Piuttosto Galli suggerisce che in ogni scuola vengano creati presidi sanitari al fine di poter più facilmente controllare la situazione nel suo evolvere. «Sono settimane, per non dire mesi, che dico di ritenere fondamentale il ripristino di una presenza sanitaria all’interno della scuola. E non soltanto per la tematica in corso relativa all’emergenza Covid-19, ma anche per tutta una serie di altri programmi che sono stati dimenticati nel tempo ed erano importanti programmi di prevenzione attuati nel contesto corretto», questa la sottolineatura dell’infettivologo.

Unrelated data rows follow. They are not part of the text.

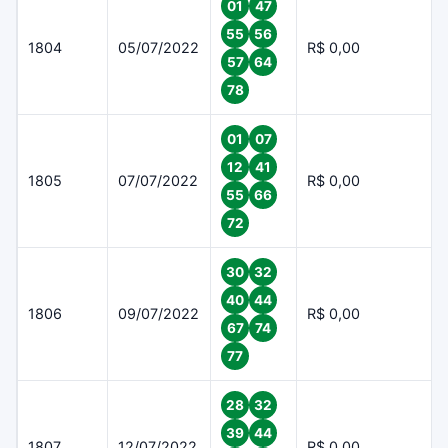
01
47
55
56
1804
05/07/2022
R$ 0,00
57
64
78
01
07
12
41
1805
07/07/2022
R$ 0,00
55
66
72
30
32
40
44
1806
09/07/2022
R$ 0,00
67
74
77
28
32
39
44
1807
12/07/2022
R$ 0,00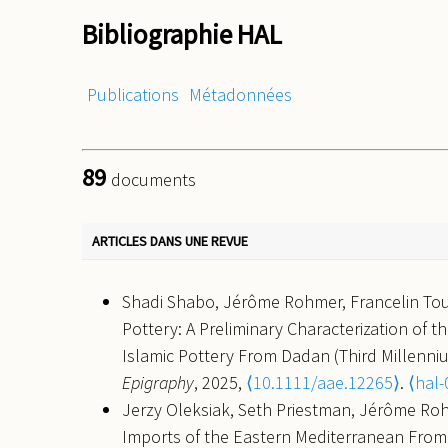
Bibliographie HAL
Publications
Métadonnées
89
documents
ARTICLES DANS UNE REVUE
Shadi Shabo, Jérôme Rohmer, Francelin Tou
Pottery: A Preliminary Characterization of t
Islamic Pottery From Dadan (Third Millenniu
Epigraphy
, 2025,
⟨10.1111/aae.12265⟩
.
⟨hal
Jerzy Oleksiak, Seth Priestman, Jérôme Rohm
Imports of the Eastern Mediterranean From t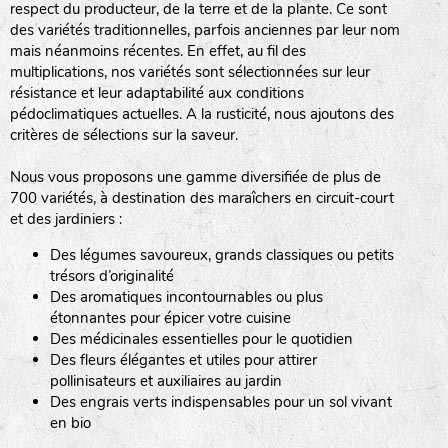
respect du producteur, de la terre et de la plante. Ce sont
des variétés traditionnelles, parfois anciennes par leur nom
haies
mais néanmoins récentes. En effet, au fil des
multiplications, nos variétés sont sélectionnées sur leur
zone sauvage
résistance et leur adaptabilité aux conditions
pédoclimatiques actuelles. A la rusticité, nous ajoutons des
critères de sélections sur la saveur.
mare
Nous vous proposons une gamme diversifiée de plus de
700 variétés, à destination des maraîchers en circuit-court
et des jardiniers :
Des légumes savoureux, grands classiques ou petits
tas de compost
trésors d’originalité
Des aromatiques incontournables ou plus
étonnantes pour épicer votre cuisine
Des médicinales essentielles pour le quotidien
fleurs
Des fleurs élégantes et utiles pour attirer
pollinisateurs et auxiliaires au jardin
animaux domestiques
Des engrais verts indispensables pour un sol vivant
en bio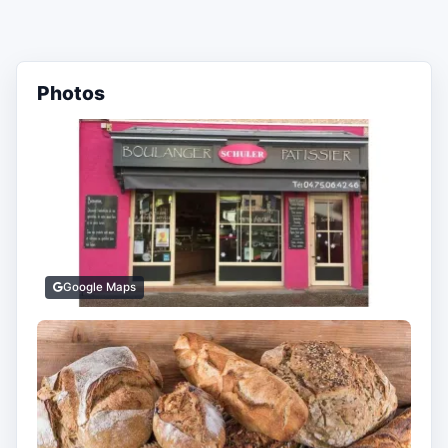
Photos
Google Maps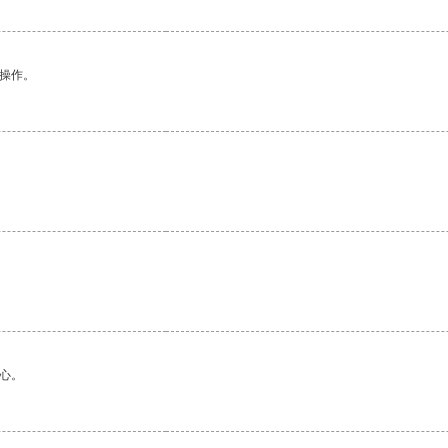
悉操作。
心。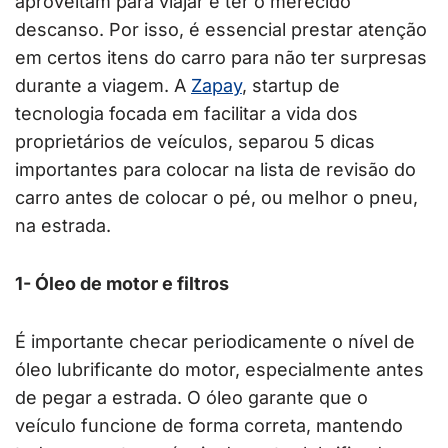
aproveitam para viajar e ter o merecido
descanso. Por isso, é essencial prestar atenção
em certos itens do carro para não ter surpresas
durante a viagem. A
Zapay
, startup de
tecnologia focada em facilitar a vida dos
proprietários de veículos, separou 5 dicas
importantes para colocar na lista de revisão do
carro antes de colocar o pé, ou melhor o pneu,
na estrada.
1- Óleo de motor e filtros
É importante checar periodicamente o nível de
óleo lubrificante do motor, especialmente antes
de pegar a estrada. O óleo garante que o
veículo funcione de forma correta, mantendo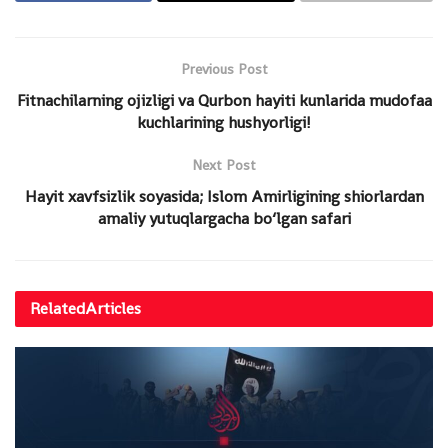
Previous Post
Fitnachilarning ojizligi va Qurbon hayiti kunlarida mudofaa
kuchlarining hushyorligi!
Next Post
Hayit xavfsizlik soyasida; Islom Amirligining shiorlardan
amaliy yutuqlargacha bo‘lgan safari
Related
Articles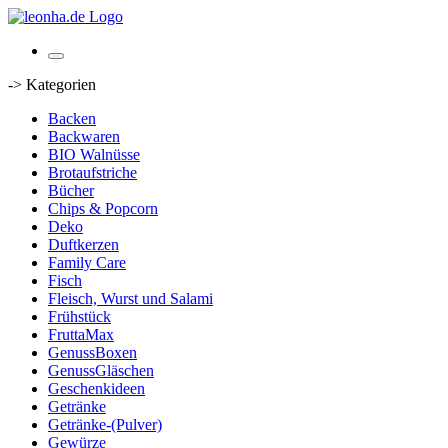
-> Kategorien
Backen
Backwaren
BIO Walnüsse
Brotaufstriche
Bücher
Chips & Popcorn
Deko
Duftkerzen
Family Care
Fisch
Fleisch, Wurst und Salami
Frühstück
FruttaMax
GenussBoxen
GenussGläschen
Geschenkideen
Getränke
Getränke-(Pulver)
Gewürze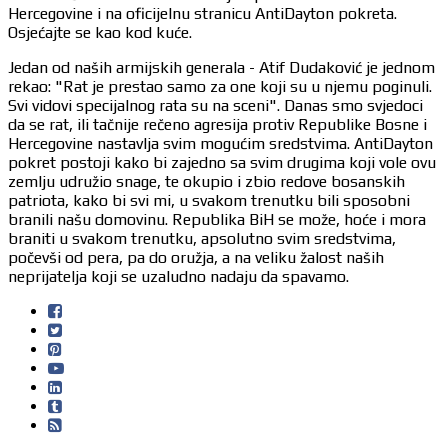
Hercegovine i na oficijelnu stranicu AntiDayton pokreta.
Osjećajte se kao kod kuće.
Jedan od naših armijskih generala - Atif Dudaković je jednom
rekao: "Rat je prestao samo za one koji su u njemu poginuli.
Svi vidovi specijalnog rata su na sceni". Danas smo svjedoci
da se rat, ili tačnije rečeno agresija protiv Republike Bosne i
Hercegovine nastavlja svim mogućim sredstvima. AntiDayton
pokret postoji kako bi zajedno sa svim drugima koji vole ovu
zemlju udružio snage, te okupio i zbio redove bosanskih
patriota, kako bi svi mi, u svakom trenutku bili sposobni
branili našu domovinu. Republika BiH se može, hoće i mora
braniti u svakom trenutku, apsolutno svim sredstvima,
počevši od pera, pa do oružja, a na veliku žalost naših
neprijatelja koji se uzaludno nadaju da spavamo.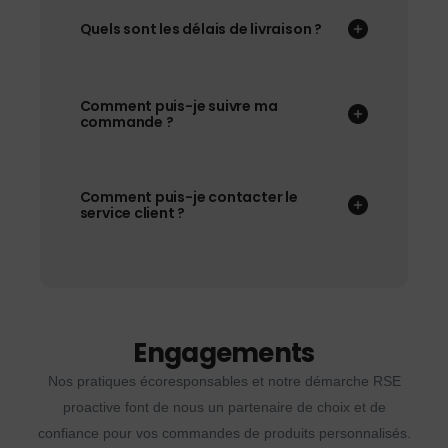
Quels sont les délais de livraison ?
Comment puis-je suivre ma
commande ?
Comment puis-je contacter le
service client ?
Engagements
Nos pratiques écoresponsables et notre démarche RSE
proactive font de nous un partenaire de choix et de
confiance pour vos commandes de produits personnalisés.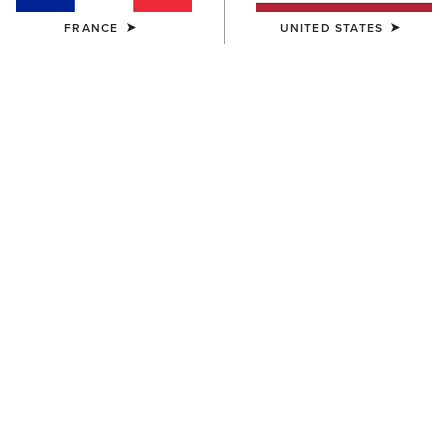
FRANCE
UNITED STATES
COULEUR:
NAVYT
Tableau des tailles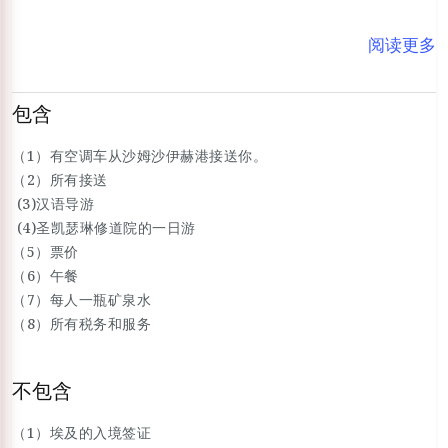
阅读更多
包含
（1）有空调车从沙姆沙伊赫港接送你。
（2）所有接送
(3)汉语导游
(4)圣凯瑟琳修道院的一日游
（5）票价
（6）午餐
（7）每人一瓶矿泉水
（8）所有税务和服务
不包含
（1）埃及的入境签证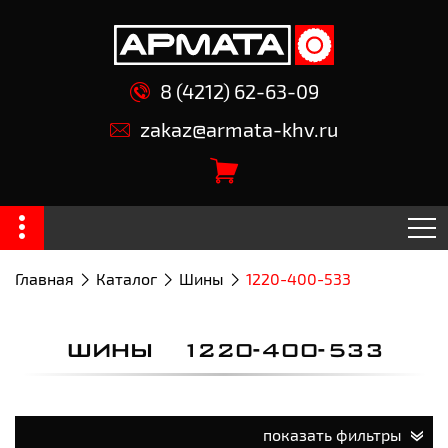
8 (4212) 62-63-09
zakaz@armata-khv.ru
Главная
Каталог
Шины
1220-400-533
ШИНЫ 1220-400-533
показать фильтры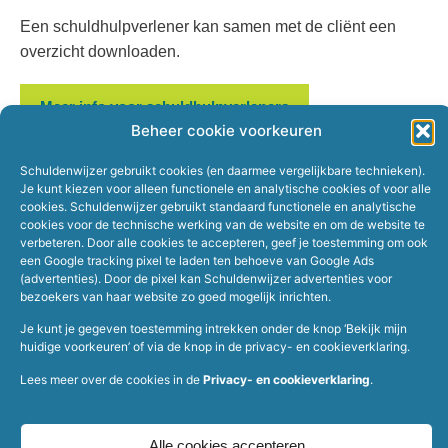
Een schuldhulpverlener kan samen met de cliënt een
overzicht downloaden.
Meer info voor schuldhulpverleners
Beheer cookie voorkeuren
Schuldenwijzer gebruikt cookies (en daarmee vergelijkbare technieken).
Je kunt kiezen voor alleen functionele en analytische cookies of voor alle
cookies. Schuldenwijzer gebruikt standaard functionele en analytische
cookies voor de technische werking van de website en om de website te
verbeteren. Door alle cookies te accepteren, geef je toestemming om ook
een Google tracking pixel te laden ten behoeve van Google Ads
(advertenties). Door de pixel kan Schuldenwijzer advertenties voor
bezoekers van haar website zo goed mogelijk inrichten.
Home
Werkgevers
Je kunt je gegeven toestemming intrekken onder de knop ‘Bekijk mijn
huidige voorkeuren’ of via de knop in de privacy- en cookieverklaring.
Over Schuldenwijzer
Schuldhulpverleners
Veelgestelde vragen
Hulp bij schulden
Lees meer over de cookies in de
Privacy- en cookieverklaring
.
Contact
Alle cookies accepteren
schuldenwijzer.nl
en
mijn.schuldenwijzer.nl
zijn de enige officiële websites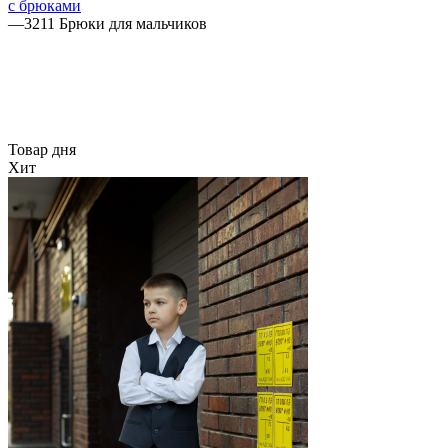
с брюками
—
3211 Брюки для мальчиков
Товар дня
Хит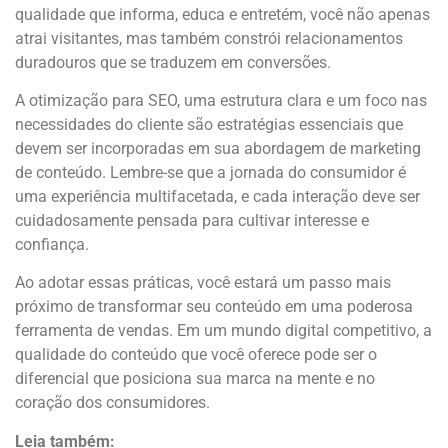
qualidade que informa, educa e entretém, você não apenas
atrai visitantes, mas também constrói relacionamentos
duradouros que se traduzem em conversões.
A otimização para SEO, uma estrutura clara e um foco nas
necessidades do cliente são estratégias essenciais que
devem ser incorporadas em sua abordagem de marketing
de conteúdo. Lembre-se que a jornada do consumidor é
uma experiência multifacetada, e cada interação deve ser
cuidadosamente pensada para cultivar interesse e
confiança.
Ao adotar essas práticas, você estará um passo mais
próximo de transformar seu conteúdo em uma poderosa
ferramenta de vendas. Em um mundo digital competitivo, a
qualidade do conteúdo que você oferece pode ser o
diferencial que posiciona sua marca na mente e no
coração dos consumidores.
Leia também: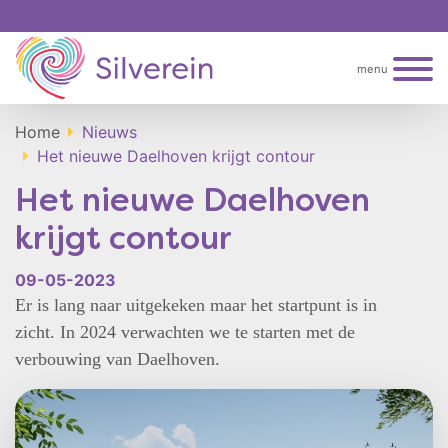
menu
Home
Nieuws
Het nieuwe Daelhoven krijgt contour
Het nieuwe Daelhoven
krijgt contour
09-05-2023
Er is lang naar uitgekeken maar het startpunt is in
zicht. In 2024 verwachten we te starten met de
verbouwing van Daelhoven.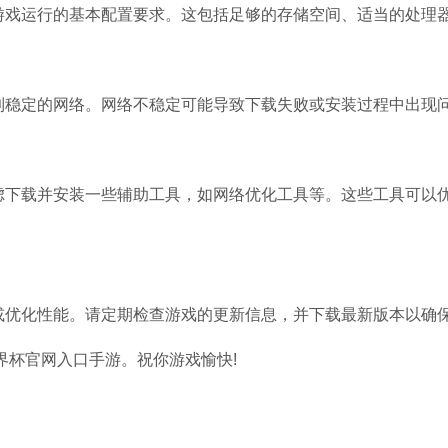
游戏运行的基本配置要求。这包括足够的存储空间、适当的处理
到稳定的网络。网络不稳定可能导致下载失败或安装过程中出现
虑下载并安装一些辅助工具，如网络优化工具等。这些工具可以
或优化性能。请定期检查游戏的更新信息，并下载最新版本以确
界杯官网入口手游。祝你游戏愉快!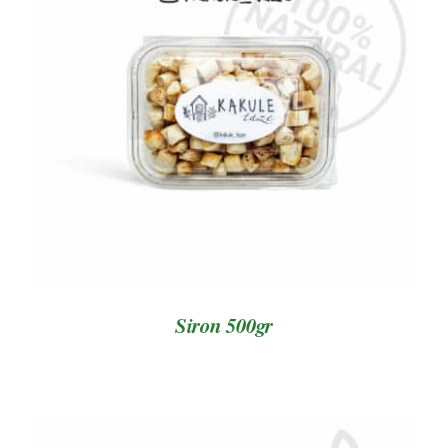
AYRINTILAR
Siron 500gr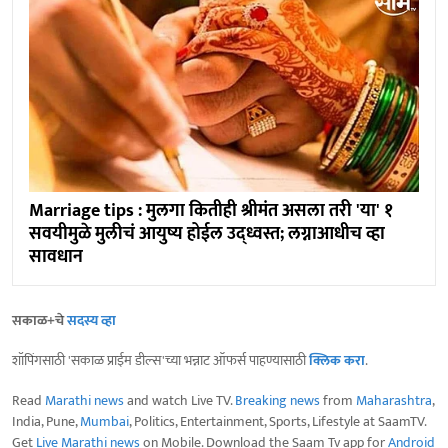
Marriage tips : मुलगा कितीही श्रीमंत असला तरी 'या' १
सवयीमुळे मुलीचं आयुष्य होईल उद्ध्वस्त; लग्नाआधीच व्हा
सावधान
सकाळ+चे
सदस्य व्हा
शॉपिंगसाठी 'सकाळ प्राईम डील्स'च्या भन्नाट ऑफर्स पाहण्यासाठी
क्लिक करा
.
Read
Marathi news
and watch Live TV.
Breaking news
from
Maharashtra
,
India, Pune,
Mumbai
, Politics, Entertainment, Sports, Lifestyle at SaamTV.
Get
Live Marathi news
on Mobile. Download the Saam Tv app for
Android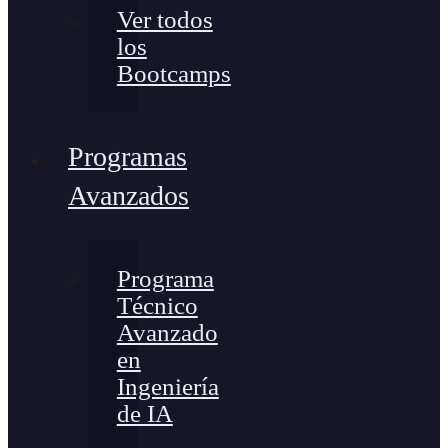
Ver todos
los
Bootcamps
Programas
Avanzados
Programa
Técnico
Avanzado
en
Ingeniería
de IA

«Se uno deve fare una sorveglianza epidemiologica non la può scaricare sulle spalle dei cittadini: la deve fare come struttura sanitaria, è una responsabilità politica. Se un bimbo ha la febbre la sera e il mattino dopo non ce l’ha più e te lo mandano a scuola lo stesso, c’è qualcosa che non va. Come tutti ben sappiamo, infatti è possibile che nelle prime ore del mattino la febbre sia scesa pur essendoci un processo infettivo in atto», questo ciò che Galli ha detto sulla misurazione della temperatura che come dicevamo, sembra verrà imposta ai genitori.

E privilegiare i test rispetto alle mascherine è la proposta di un altro esperto, cioè del presidente della Società italiana di virologia Arnaldo Caruso, professore ordinario all’Università di Brescia. «L’apertura delle scuole, ma anche delle Università e delle aziende, necessitano di monitoraggi mirati e costanti nel tempo. Non è fondamentale che negli edifici si porti la mascherina, quanto che studenti e lavoratori vengano sottoposti a tamponi preventivi ogni due-tre mesi», questo il pensiero di Caruso.